Secretário municipal de Transportes, Jorge Arraes anunciou que o cartão Jaé passará a ser vendido nas bancas de jornal credenciadas pela prefeitura; medida ocorre em meio à decisão de acabar com o pagamento em dinheiro nos ônibus municipais a partir do dia 30 de maio

A pressão de vereadores e passageiros contra o fim do pagamento em dinheiro nos ônibus municipais levou a Prefeitura do Rio a anunciar, nesta terça-feira (19), novas medidas para ampliar o acesso ao cartão Jaé antes da entrada em vigor do modelo exclusivamente digital, prevista para o próximo dia 30.

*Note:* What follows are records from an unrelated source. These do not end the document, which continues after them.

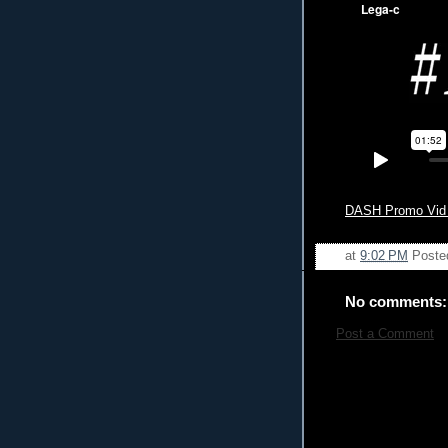
DASH Promo Vid #
at
9:02 PM
Poste
No comments:
Post a Comment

Durante audiência pública na Câmara dos Vereadores, o secretário municipal de Transportes, Jorge Arraes, afirmou que as mais de 700 bancas de jornal credenciadas pelo município passarão a vender o cartão verde do sistema e anunciou a ampliação da rede de compra e recarga, chegando a mais de 1,3 mil pontos espalhados pela cidade. Segundo o secretário, as medidas começarão a valer já na sexta-feira (22), por meio de um decreto a ser publicado no Diário Oficial pelo prefeito Eduardo Cavaliere (PSD).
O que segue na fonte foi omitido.